Allergan and Molecular Partners, partnering to develop a new class of drugs for retinal disease known as DARPin therapy (abicipar pegol), have released new data for 2 large-scale, phase 3 clinical trials, SEQUOIA and CEDAR, demonstrating that both the 8-week and 12-week treatment regimens met the prespecified primary endpoint of noninferiority to ranibizumab (Genentech).
SEQUOIA and CEDAR are identical global phase 3 studies designed to assess the efficacy and safety of abicipar compared with ranibizumab in treatment-naïve patients with wet AMD. The primary endpoint measured the proportion of treated patients with stable vision at week 52.
In both studies, abicipar demonstrated similar efficacy after 6 or 8 injections, compared to 13 ranibizumab injections in the first year of this study. However, intraocular inflammation in both the SEQUOIA and CEDAR trials totaled 15% of trial participants compared to 0.6% inflammation in the ranibizumab cohort. In the SEQUOIA study, the proportion of patients with stable vision in abicipar dosed every 8 weeks was 94.8%, stable vision with 12-week dosing was 91.3% compared to ranibizumab dosed every 4 weeks achieving 96.0% stable vision. In CEDAR, the proportion of patients with stable vision in the abicipar dosed every 8 weeks was 91.7% and 91.2% every 12 weeks, compared to ranibizumbab dosed every 4 weeks at 95.5% stable vision.
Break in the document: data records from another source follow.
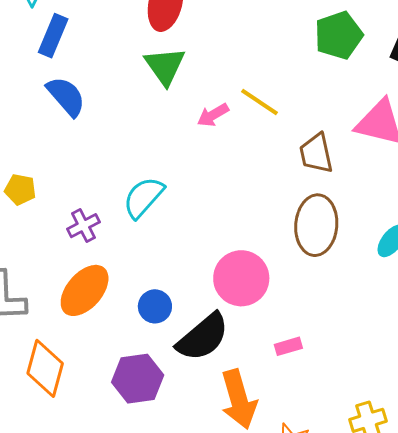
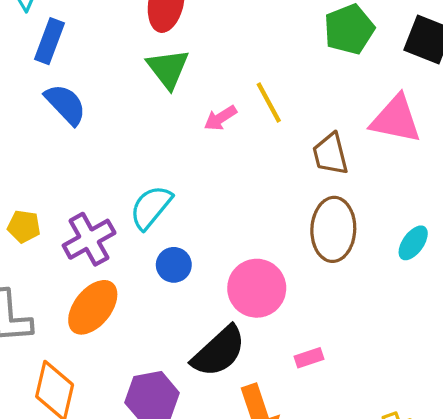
yellow line: (259, 102) -> (269, 102), turned 30
yellow pentagon: (20, 189) -> (24, 226), moved
purple cross: (83, 226) -> (89, 239), size x1.5
blue circle: (155, 306) -> (174, 265), moved

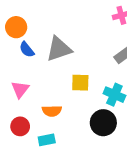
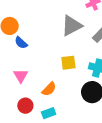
gray triangle: (59, 49) -> (72, 26), moved
orange semicircle: (52, 111) -> (49, 89), turned -35

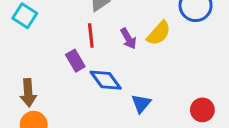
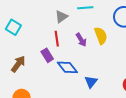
yellow semicircle: (159, 33) -> (101, 36), turned -60
brown arrow: (28, 93) -> (18, 64), moved, turned -138

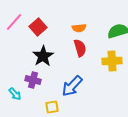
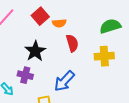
red square: (38, 27) -> (40, 16), moved
orange semicircle: (79, 28) -> (59, 23), moved

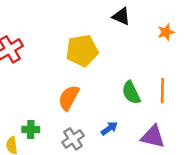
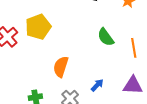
yellow pentagon: (82, 51) -> (38, 27), moved
green semicircle: (131, 93) -> (106, 37), moved

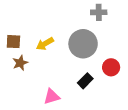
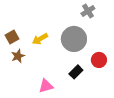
gray cross: (99, 12) -> (88, 11), turned -32
brown square: (13, 42) -> (12, 37), turned -32

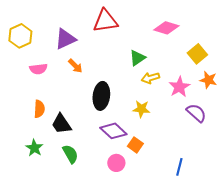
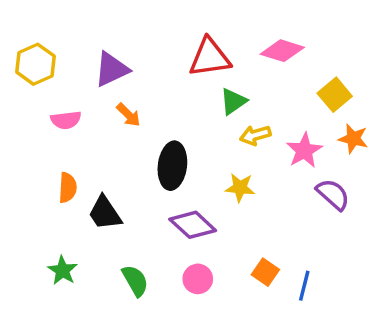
red triangle: (105, 21) -> (210, 57), moved
orange square: (135, 145) -> (265, 272), moved
green star: (34, 148) -> (63, 270), moved
green semicircle: (70, 154) -> (135, 281), moved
"In both studies abicipar demonstrated remarkable efficacy in the 8-week and 12-week regimens," said David Nicholson, Chief Research and Development Officer, Allergan, in a news release. "We are pleased with the outcome of these trials. We believe the SEQUOIA and CEDAR studies demonstrated what we set out to achieve, strong efficacy and duration of effect which shows the potential of abicipar as a treatment for AMD patients. We have generated important findings in these trials to address a serious unmet need. We will continue to review these data including inflammation findings and are working on further optimizing the abicipar formulation."
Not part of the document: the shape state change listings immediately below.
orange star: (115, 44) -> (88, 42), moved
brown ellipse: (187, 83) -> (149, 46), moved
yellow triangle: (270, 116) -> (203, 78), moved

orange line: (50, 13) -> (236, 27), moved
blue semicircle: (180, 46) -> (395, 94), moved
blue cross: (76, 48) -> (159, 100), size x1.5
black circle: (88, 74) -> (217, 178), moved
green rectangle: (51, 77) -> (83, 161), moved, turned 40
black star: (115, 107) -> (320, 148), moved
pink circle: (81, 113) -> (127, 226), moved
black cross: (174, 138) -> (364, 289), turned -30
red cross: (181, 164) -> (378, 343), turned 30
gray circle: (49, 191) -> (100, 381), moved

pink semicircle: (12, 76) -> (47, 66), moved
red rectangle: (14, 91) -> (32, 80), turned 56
In regard to the incidence of inflammation, Yehia Hashad, MD, vice president and global head of clinical development, ophthalmology, said, "The incidence of inflammation was broadly in line with our phase 2 studies, such as in PALM for DME. We are working to get the incidence down by optimizing our manufacturing process in such areas as filtration. The inflammation was treated by the investigators as guided by their professional experience. The vast majority was mild-to-moderate."
Dr. Hashad also noted that abicipar "demonstrated a true 12-week retreatment cycle because patients won’t need OCT evaluations between treatments. This would reduce the overall burden of examinations and treatments."
The overall adverse events were similar among the 3 treatment arms. SEQUOIA and CEDAR clinical trials continue on a masked basis for a second year. The filing for abicipar is planned for the first half of 2019. Allergan will be requesting a meeting with the FDA to discuss its BLA submission.